The design and operation of systems or processes to make them as good as possible in some defined sense. The approaches to optimizing systems are varied and depend on the type of system involved, but the goal of all optimization procedures is to obtain the best results possible (again, in some defined sense) subject to restrictions or constraints that are imposed. While a system may be optimized by treating the system itself, by adjusting various parameters of the process in an effort to obtain better results, it generally is more economical to develop a model of the process and to analyze performance changes that result from adjustments in the model. In many applications, the process to be optimized can be formulated as a mathematical model; with the advent of high-speed computers, very large and complex systems can be modeled, and optimization can yield substantially improved benefits.

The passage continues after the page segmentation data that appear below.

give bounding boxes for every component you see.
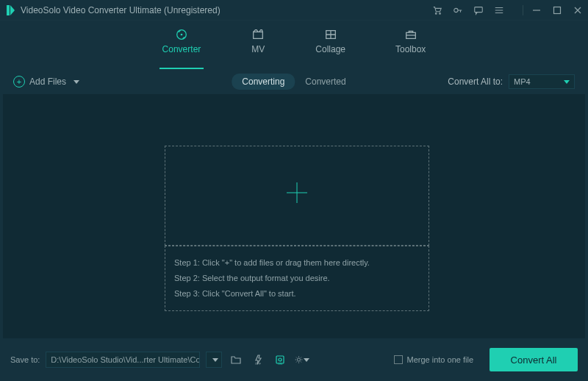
tab-label: Converter bbox=[162, 44, 201, 54]
open-folder-button[interactable] bbox=[228, 352, 244, 368]
add-files-button[interactable]: + Add Files bbox=[13, 76, 79, 88]
chevron-down-icon bbox=[304, 358, 309, 362]
mv-icon bbox=[251, 28, 265, 41]
svg-point-7 bbox=[181, 34, 183, 36]
plus-icon: + bbox=[13, 76, 25, 88]
svg-text:ON: ON bbox=[278, 362, 282, 366]
segment-control: Converting Converted bbox=[232, 74, 356, 90]
chevron-down-icon bbox=[212, 358, 218, 362]
minimize-icon[interactable] bbox=[531, 4, 542, 16]
gpu-accel-toggle[interactable]: ON bbox=[272, 352, 288, 368]
high-speed-toggle[interactable]: OFF bbox=[250, 352, 266, 368]
segment-converting[interactable]: Converting bbox=[232, 74, 295, 90]
svg-point-2 bbox=[440, 13, 441, 14]
svg-rect-5 bbox=[554, 7, 561, 13]
tab-mv[interactable]: MV bbox=[248, 26, 268, 65]
save-to-label: Save to: bbox=[10, 355, 40, 364]
step-text: Step 3: Click "Convert All" to start. bbox=[174, 286, 420, 302]
svg-rect-0 bbox=[7, 5, 10, 15]
footer: Save to: D:\VideoSolo Studio\Vid...rter … bbox=[0, 338, 588, 381]
workspace: Step 1: Click "+" to add files or drag t… bbox=[3, 94, 585, 344]
svg-point-13 bbox=[279, 358, 282, 361]
convert-all-to-label: Convert All to: bbox=[448, 76, 503, 87]
toolbox-icon bbox=[404, 28, 418, 41]
segment-converted[interactable]: Converted bbox=[295, 74, 356, 90]
close-icon[interactable] bbox=[572, 4, 584, 16]
tab-label: Collage bbox=[315, 44, 345, 54]
chevron-down-icon bbox=[74, 80, 79, 84]
app-logo bbox=[6, 4, 16, 16]
svg-point-15 bbox=[298, 358, 301, 361]
svg-rect-8 bbox=[254, 32, 263, 38]
tab-collage[interactable]: Collage bbox=[312, 26, 348, 65]
instructions: Step 1: Click "+" to add files or drag t… bbox=[165, 246, 429, 311]
merge-checkbox[interactable]: Merge into one file bbox=[394, 355, 474, 364]
chevron-down-icon bbox=[564, 80, 570, 84]
step-text: Step 2: Select the output format you des… bbox=[174, 271, 420, 286]
output-format-select[interactable]: MP4 bbox=[509, 74, 575, 89]
app-title: VideoSolo Video Converter Ultimate (Unre… bbox=[21, 5, 220, 15]
main-tabs: Converter MV Collage Toolbox bbox=[0, 21, 588, 65]
cart-icon[interactable] bbox=[431, 4, 443, 16]
tab-converter[interactable]: Converter bbox=[159, 26, 204, 65]
tab-toolbox[interactable]: Toolbox bbox=[392, 26, 429, 65]
feedback-icon[interactable] bbox=[473, 4, 484, 16]
plus-icon bbox=[284, 179, 310, 212]
merge-label: Merge into one file bbox=[407, 355, 474, 364]
toolbar: + Add Files Converting Converted Convert… bbox=[0, 69, 588, 94]
svg-point-3 bbox=[454, 8, 458, 12]
svg-point-1 bbox=[435, 13, 437, 14]
maximize-icon[interactable] bbox=[551, 4, 563, 16]
output-format-value: MP4 bbox=[514, 77, 531, 86]
tab-label: MV bbox=[251, 44, 265, 54]
titlebar: VideoSolo Video Converter Ultimate (Unre… bbox=[0, 0, 588, 21]
converter-icon bbox=[174, 28, 189, 41]
step-text: Step 1: Click "+" to add files or drag t… bbox=[174, 255, 420, 271]
dropzone[interactable] bbox=[165, 146, 429, 246]
save-path-field[interactable]: D:\VideoSolo Studio\Vid...rter Ultimate\… bbox=[46, 352, 200, 368]
tab-label: Toolbox bbox=[395, 44, 426, 54]
save-path-dropdown[interactable] bbox=[206, 352, 222, 368]
collage-icon bbox=[323, 28, 338, 41]
menu-icon[interactable] bbox=[493, 4, 505, 16]
svg-rect-4 bbox=[475, 7, 483, 12]
svg-text:OFF: OFF bbox=[255, 362, 262, 366]
key-icon[interactable] bbox=[452, 4, 464, 16]
convert-all-button[interactable]: Convert All bbox=[490, 348, 578, 371]
add-files-label: Add Files bbox=[29, 76, 66, 87]
settings-button[interactable] bbox=[294, 352, 310, 368]
checkbox-icon bbox=[394, 355, 403, 364]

Optimization is applied in virtually all areas of human endeavor, including engineering system design, optical system design, economics, power systems, water and land use, transportation systems, scheduling systems, resource allocation, personnel planning, portfolio selection, mining operations, blending of raw materials, structural design, and control systems. Optimizers or decision makers use optimization in the design of systems and processes, in the production of products, and in the operation of systems.

The first step in modern optimization is to obtain a mathematical description of the process or the system to be optimized. A mathematical model of the process or system is then formed on the basis of this description. Depending on the application, the model complexity can range from very simple to extremely complex. An example of a simple model is one that depends on only a single nonlinear algebraic function of one variable to be selected by the optimizer (the decision maker). Complex models may contain thousands of linear and nonlinear functions of many variables. As part of the procedure, the optimizer may select specific values for some of the variables, assign variables that are functions of time or other independent variables, satisfy constraints that are imposed on the variables, satisfy certain goals, and account for uncertainties or random aspects of the system.

System models used in optimization are classified in various ways, such as linear versus nonlinear, static versus dynamic, deterministic versus stochastic, or time-invariant versus time-varying. In forming a model for use with optimization, all of the important aspects of the problem should be included, so that they will be taken into account in the solution. The model can improve visualization of many interconnected aspects of the problem that cannot be grasped on the basis of the individual parts alone. A given system can have many different models that differ in detail and complexity. Certain models (for example, linear programming models) lend themselves to rapid and well-developed solution algorithms, whereas other models may not. When choosing between equally valid models, therefore, those that are cast in standard optimization forms are to be preferred. See also Model theory.

The model of a system must account for constraints that are imposed on the system. Constraints restrict the values that can be assumed by variables of a system. Constraints often are classified as being either equality or inequality constraints. The types of constraints involved in any given problem are determined by the physical nature of the problem and by the level of complexity used in forming the mathematical model.

Constraints that must be satisfied are called rigid constraints. Physical variables often are restricted to be nonnegative; for example, the amount of a given material used in a system is required to be greater than or equal to zero. Rigid constraints also may be imposed by government regulations or by customer-mandated requirements. Such constraints may be viewed as absolute goals.

In contrast to rigid constraints, soft constraints are those constraints that are negotiable to some degree. These constraints can be viewed as goals that are associated with target values. The amount that the goal deviates from its target value could be considered in evaluating trade-offs between alternative solutions to the given problem.

When constraints have been established, it is important to determine if there are any solutions to the problem that simultaneously satisfy all of the constraints. Any such solution is called a feasible solution, or a feasible point in the case of algebraic problems. The set of all feasible points constitutes the feasible region.

If no feasible solution exists for a given optimization problem, the decision maker may relax some of the soft constraints in an attempt to create one or more feasible solutions; a class of approaches to optimization under the general heading of goal programming may be employed to relax soft constraints in a systematic way to minimize some measure of maximum deviations from goals.

A key step in the formulation of any optimization problem is the assignment of performance measures (also called performance indices, cost functions, return functions, criterion functions, and performance objectives) that are to be optimized. The success of any optimization result is critically dependent on the selection of meaningful performance measures. In many cases, the actual computational solution approach is secondary. Ways in which multiple performance measures can be incorporated in the optimization process are varied.